Student improvises off-campus semester at Second City
All great improvisers know how important it is to roll with the punches.
So when Laura Bretheim ’14 found a semester program at The Second City in Chicago that was not offered through St. Olaf College, she worked out a creative solution.
Bretheim, an environmental studies major at St. Olaf, is spending her fall semester enrolled in the Comedy Studies Program at Second City through Columbia College Chicago.
While the program isn’t currently affiliated with St. Olaf, the college’s flexibility, along with the help of Theater Department faculty member Dona Freeman, enabled Bretheim to develop a system of credit that would reflect her studies upon her return to campus.
The Second City specializes in sketch comedy and improv and has been the training ground for well-known comedians like Tina Fey, Steve Carell, and Stephen Colbert. Students take classes in acting, writing, improvisation, voice and movement, and being a professional comedian, as well as complete an independent study.
Bretheim, a self-described “big comedy nerd” who got involved in St. Olaf’s improv group, Scared Scriptless, her first year, found the program at Second City several years ago. But she decided to officially apply after a conversation with a fellow Ole.

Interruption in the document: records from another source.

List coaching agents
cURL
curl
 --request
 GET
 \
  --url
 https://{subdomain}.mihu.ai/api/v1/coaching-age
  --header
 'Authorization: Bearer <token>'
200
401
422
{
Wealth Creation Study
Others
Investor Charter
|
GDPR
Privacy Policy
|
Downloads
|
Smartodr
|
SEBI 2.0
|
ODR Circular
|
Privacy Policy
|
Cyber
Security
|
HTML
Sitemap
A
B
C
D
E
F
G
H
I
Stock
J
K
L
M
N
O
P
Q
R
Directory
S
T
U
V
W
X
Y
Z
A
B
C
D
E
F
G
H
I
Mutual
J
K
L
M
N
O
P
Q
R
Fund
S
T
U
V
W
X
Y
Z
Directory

Bretheim attended St. Olaf’s annual Making it in the Arts Conference and struck up a conversation with Shelly Gossman ’99, a successful comedian who has written for Saturday Night Live. Besides being a fellow St. Olaf alumna, Gossman was also deeply interested in improv and comedy and had even studied at Second City herself.

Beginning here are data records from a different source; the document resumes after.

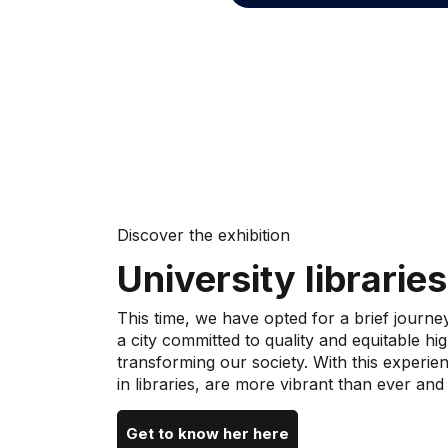
Discover the exhibition
University libraries
This time, we have opted for a brief journe
a city committed to quality and equitable h
transforming our society. With this experien
in libraries, are more vibrant than ever and
Get to know her here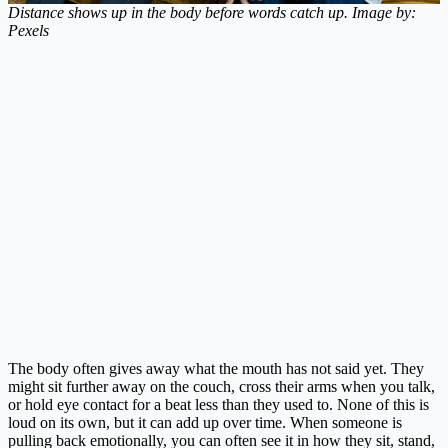
Distance shows up in the body before words catch up. Image by:
Pexels
The body often gives away what the mouth has not said yet. They
might sit further away on the couch, cross their arms when you talk,
or hold eye contact for a beat less than they used to. None of this is
loud on its own, but it can add up over time. When someone is
pulling back emotionally, you can often see it in how they sit, stand,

“She encouraged us to come here if we were thinking at all of pursuing improv or comedy in general,” Bretheim says. “It really is a fantastic place to hone your skills and your voice.”
Like many off-campus study programs, Bretheim is exposed to new ways of learning every day.

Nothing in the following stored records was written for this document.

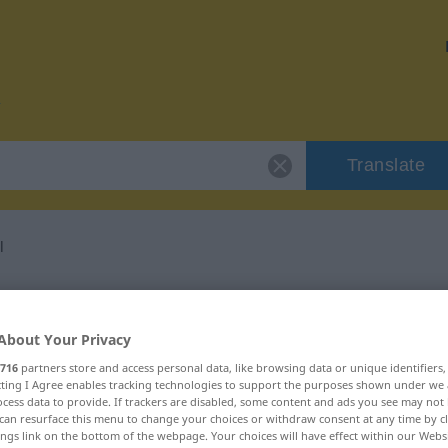
Translate
l
or "Kuddelmuddel"
About Your Privacy
ation
716
partners store and access personal data, like browsing data or unique identifiers
ecting I Agree enables tracking technologies to support the purposes shown under we
cess data to provide. If trackers are disabled, some content and ads you see may not 
can resurface this menu to change your choices or withdraw consent at any time by cl
ings link on the bottom of the webpage. Your choices will have effect within our Webs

“Overall, our teachers are incredible,” she says. “They create a place where we can take risks, fail, and then try again. I’ve really learned how to accept that something might not work at first, but there are ways to make it better. Also, my homework is usually, ‘write some sketches,’ or ‘watch this sketch and explain why it’s funny.’ Which is just fun.”
While there are certainly times when the creative juices aren’t flowing, Bretheim says her experiences working with successful comedians (including a visit from Saturday Night Live cast member Horatio Sanz), writers, actors, and directors provides the necessary motivation.
“The most challenging thing is the roller-coaster ride of feeling good or bad about the work,” she says. “Sometimes I’ll get stuck in a rut for days, or even a week or two, but I’ve learned that if I just keep working, eventually I’ll find the next idea that I really enjoy.”
She adds, “We’ve gotten to meet a lot of professionals, and they’ve all told us similar things: do the work, be patient, have fun, and it’s possible.”